For FIR filters you can set:

Filter type and Window type
Order (no. of taps)
Cut-off frequency (Fc1 and Fc2)
Scale
Ripple (only with Kaiser window type)

You can see the effect of these settings directly in the Response/Coefficients preview for Filter type: Low pass, High pass, Bandpass, Bandstop and different Window types

FIR filter Amplitude and phase response display

Filter type

Low pass - low pass filter cuts the high frequencies of the signals.

High pass - high pass filter filters DC and low frequencies.

Bandpass - bandpass filter filters high and low frequencies, so there is only one band of values left.

Band stop - band stop filter filters only one section of frequencies.

All-pass - an all-pass filter is a signal processing filter that passes all frequencies equally in gain but changes the phase relationship between various frequencies. It does this by varying its phase shift as a function of frequency.

Window type

The window defines the behaviour of the filter in the transition and the stopband (the height of the sideband and the width of the main band). Window are explained in detail in our FFT guide.

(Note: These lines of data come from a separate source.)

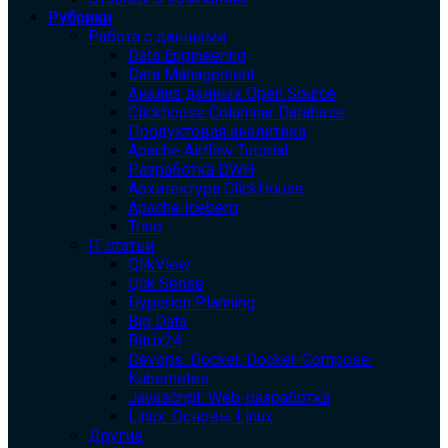
Рубрики
Работа с данными
Data Engineering
Data Management
Анализ данных Open Source
Clickhouse Columnar Database
Продуктовая аналитика
Apache Airflow Tutorial
Разработка DWH
Архитектура ClickHouse
Apache Iceberg
Trino
IT статьи
QlikView
Qlik Sense
Hyperion Planning
Big Data
Bitrix24
Devops. Docker. Docker-Compose.
Kubernetes
Javascript. Web-разработка
Linux. Основы Linux
Другие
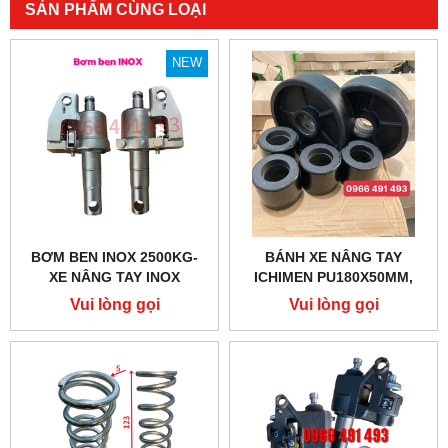
SẢN PHẨM CÙNG LOẠI
NEW
BƠM BEN INOX 2500KG-
BÁNH XE NÂNG TAY
XE NÂNG TAY INOX
ICHIMEN PU180X50MM,
PU80X70MM CHÍNH HÃNG
Vui lòng gọi
Vui lòng gọi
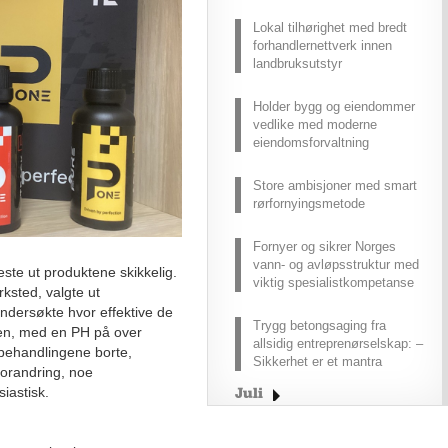
Lokal tilhørighet med bredt
forhandlernettverk innen
landbruksutstyr
Holder bygg og eiendommer
vedlike med moderne
eiendomsforvaltning
Store ambisjoner med smart
rørfornyingsmetode
Fornyer og sikrer Norges
vann- og avløpsstruktur med
este ut produktene skikkelig.
viktig spesialistkompetanse
ksted, valgte ut
ndersøkte hvor effektive de
Trygg betongsaging fra
gen, med en PH på over
allsidig entreprenørselskap: –
e behandlingene borte,
Sikkerhet er et mantra
forandring, noe
usiastisk.
Juli
Juni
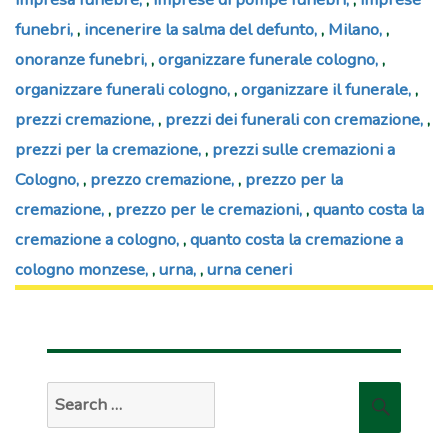
funebri
,
incenerire la salma del defunto
,
Milano
,
onoranze funebri
,
organizzare funerale cologno
,
organizzare funerali cologno
,
organizzare il funerale
,
prezzi cremazione
,
prezzi dei funerali con cremazione
,
prezzi per la cremazione
,
prezzi sulle cremazioni a
Cologno
,
prezzo cremazione
,
prezzo per la
cremazione
,
prezzo per le cremazioni
,
quanto costa la
cremazione a cologno
,
quanto costa la cremazione a
cologno monzese
,
urna
,
urna ceneri
Search
Searc
for:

Blackman or Kaiser - when more dynamic range is necessary (we want to see very small signal among large ones), Blackman or Kaiser window is a better choice, because sidebands are 10 times lower than with the Hanning window. However, the sideband width is wider. Here it comes to the point - if more lines in FFT are chosen, we can use these windows and still larger sidebands have no real disadvantage.

Rectangle - the rule of thumb is when we want a pure transformation with no window's side effects (for advanced calculations), we should use Rectangular window (which is, by the way, equal to no window).

Hamming, Hanning - for general purpose, Hamming or Hanning windows are commonly used because they provide a good compromise between fall off and amplitude error (maximum of 15%). This comes from the fact that old frequency analysers didn't have that many possibilities in terms of frequency lines and these two windows have narrow sideband.

Flat top - if correct amplitudes are searched, we should use the flat-top window. The amplitudes would be wrong by only a fraction (as low as 1%). Of course, there is a penalty - neighbour frequencies are also very high (sideband width is high). This window is most suitable for calibration. But here it is the same: with modern equipment with lots of lines, this is no longer that much of a problem.